Dynamically create a pool of VMs from different IaaS providers and containers, taking into account multiple factors: cloud platform utilization level, data storage and transfer policies, workflow structure and user estimates on the execution time.
The execution time is comprised of the following components: time of actual processing as the ratio of the computation volume to the CPU performance on the VM of the corresponding type; time for data transfer between subtasks of the job (including reading and writing to global storage); time to deploy VMs and containers in VMs of the corresponding type.
The WaaS platform is supposed to receive many workflows at any given time. Each workflow subtask can be executed on some particular subset of VM types available from the IaaS provider. Specialized mechanisms were implemented to resolve conflicts between tasks competing for the use of the same VMs.
3.2. Selecting a WMS and extending its functionality to implement the core components of the WaaS platform: workflow scheduler; resource provisioning manager; system for monitoring the state of resources and services of the platform; a system for storing workflow execution histories on the WaaS platform.
3.3. Experimental studies of multifactor workflow and resource management strategies on synthetic datasets and real applications available in open-source repositories [2].
Practical use of the received results is possible for various knowledge-intensive applications with high demands on computing resources of such distributed environments as cloud platforms. The project's code is hosted in the GitHub repository (https://github.com/Sorran973/Scheduling-in-Workflow-as-a-Service).
References
1. Toporkov, V. Job Batch Scheduling in Workflow-as-a-Service Platforms / V. Toporkov, D. Yemelyanov, A. Bulkhak, M. Pirogova // Proc.
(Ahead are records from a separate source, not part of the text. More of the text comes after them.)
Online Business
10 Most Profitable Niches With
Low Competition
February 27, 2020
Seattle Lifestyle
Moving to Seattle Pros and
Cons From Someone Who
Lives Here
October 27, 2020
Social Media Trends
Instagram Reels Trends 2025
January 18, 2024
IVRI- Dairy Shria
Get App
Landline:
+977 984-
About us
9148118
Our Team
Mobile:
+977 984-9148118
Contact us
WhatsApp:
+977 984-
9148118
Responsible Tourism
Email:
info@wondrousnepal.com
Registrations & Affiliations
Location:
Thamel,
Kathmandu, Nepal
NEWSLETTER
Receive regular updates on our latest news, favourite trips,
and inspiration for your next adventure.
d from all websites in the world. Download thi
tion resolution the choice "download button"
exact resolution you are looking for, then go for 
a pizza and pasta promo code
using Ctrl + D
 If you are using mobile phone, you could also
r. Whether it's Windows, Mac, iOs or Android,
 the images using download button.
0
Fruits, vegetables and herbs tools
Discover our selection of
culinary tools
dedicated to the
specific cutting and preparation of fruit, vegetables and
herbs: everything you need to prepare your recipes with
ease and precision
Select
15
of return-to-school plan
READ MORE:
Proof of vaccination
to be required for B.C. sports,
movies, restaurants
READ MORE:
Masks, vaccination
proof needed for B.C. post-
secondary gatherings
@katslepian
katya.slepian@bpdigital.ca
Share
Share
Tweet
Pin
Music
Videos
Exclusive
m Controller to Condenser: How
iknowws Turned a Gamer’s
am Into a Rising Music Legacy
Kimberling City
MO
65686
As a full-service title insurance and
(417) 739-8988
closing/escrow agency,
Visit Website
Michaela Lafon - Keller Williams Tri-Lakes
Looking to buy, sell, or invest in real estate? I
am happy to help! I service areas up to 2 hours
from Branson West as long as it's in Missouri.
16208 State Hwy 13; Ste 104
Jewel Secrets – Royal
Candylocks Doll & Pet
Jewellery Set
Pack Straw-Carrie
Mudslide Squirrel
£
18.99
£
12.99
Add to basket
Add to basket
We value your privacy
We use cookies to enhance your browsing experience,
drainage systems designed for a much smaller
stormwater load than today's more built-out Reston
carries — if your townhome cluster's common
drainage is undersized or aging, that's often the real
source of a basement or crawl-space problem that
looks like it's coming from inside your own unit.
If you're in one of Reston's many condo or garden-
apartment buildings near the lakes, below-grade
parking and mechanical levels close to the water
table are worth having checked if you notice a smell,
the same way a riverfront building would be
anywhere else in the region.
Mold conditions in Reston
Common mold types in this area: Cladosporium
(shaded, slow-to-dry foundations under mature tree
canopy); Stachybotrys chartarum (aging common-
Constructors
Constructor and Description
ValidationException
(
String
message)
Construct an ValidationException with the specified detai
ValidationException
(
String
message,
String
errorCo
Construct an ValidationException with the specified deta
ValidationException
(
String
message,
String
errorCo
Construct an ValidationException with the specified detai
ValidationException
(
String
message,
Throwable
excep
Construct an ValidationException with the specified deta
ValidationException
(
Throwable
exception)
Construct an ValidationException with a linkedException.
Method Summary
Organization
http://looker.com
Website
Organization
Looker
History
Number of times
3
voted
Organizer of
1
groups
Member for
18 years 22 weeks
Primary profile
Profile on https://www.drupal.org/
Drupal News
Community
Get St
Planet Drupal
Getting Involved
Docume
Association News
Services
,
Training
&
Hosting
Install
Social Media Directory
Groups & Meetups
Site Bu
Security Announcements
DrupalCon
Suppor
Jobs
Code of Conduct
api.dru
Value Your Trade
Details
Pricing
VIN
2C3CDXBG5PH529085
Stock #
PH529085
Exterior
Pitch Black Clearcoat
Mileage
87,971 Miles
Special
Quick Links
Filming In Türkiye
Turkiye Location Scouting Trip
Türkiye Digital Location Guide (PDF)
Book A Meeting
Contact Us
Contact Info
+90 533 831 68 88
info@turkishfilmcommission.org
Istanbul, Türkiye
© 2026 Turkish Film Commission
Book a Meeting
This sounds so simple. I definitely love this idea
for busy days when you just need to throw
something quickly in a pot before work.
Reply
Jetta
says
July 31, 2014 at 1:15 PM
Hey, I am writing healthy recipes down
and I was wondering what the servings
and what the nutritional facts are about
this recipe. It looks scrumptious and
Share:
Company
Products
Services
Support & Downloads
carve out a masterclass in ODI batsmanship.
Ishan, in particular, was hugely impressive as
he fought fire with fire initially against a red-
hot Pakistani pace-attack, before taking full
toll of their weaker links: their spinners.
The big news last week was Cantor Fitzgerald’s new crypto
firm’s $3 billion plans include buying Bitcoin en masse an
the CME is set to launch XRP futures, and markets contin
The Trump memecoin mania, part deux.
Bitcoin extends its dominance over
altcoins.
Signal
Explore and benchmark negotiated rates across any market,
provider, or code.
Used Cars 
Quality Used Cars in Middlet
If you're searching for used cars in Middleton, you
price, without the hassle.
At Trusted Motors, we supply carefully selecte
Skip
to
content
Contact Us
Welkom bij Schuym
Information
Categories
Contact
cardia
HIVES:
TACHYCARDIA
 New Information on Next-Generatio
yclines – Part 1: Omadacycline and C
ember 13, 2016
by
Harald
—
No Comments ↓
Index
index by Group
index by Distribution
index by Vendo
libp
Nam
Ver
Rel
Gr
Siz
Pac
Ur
PCT 2024. Communications in Computer and Information Science. - 2024. V. 2241, Springer, Cham. - P. 65–79.
2. Amstutz, P. Existing Workflow systems [Электронный ресурс] https://s.apache.org/existing-workflow-systems / P. Amstutz, M. Mikheev, M. R. Crusoe, et al. (дата обращения 18.08.2024).
3. Toporkov, V. Micro-scheduling for Dependable Resources Allocation / V. Toporkov, D. Yemelyanov // Performance Evaluation Models for Distributed Service Networks. Studies in Systems, Decision and Control. - 2021. V. 343. Editors: Bocewicz, Grzegorz, Pempera, Jarosław, Toporkov, Victor. Springer International Publishing. - P. 81-105.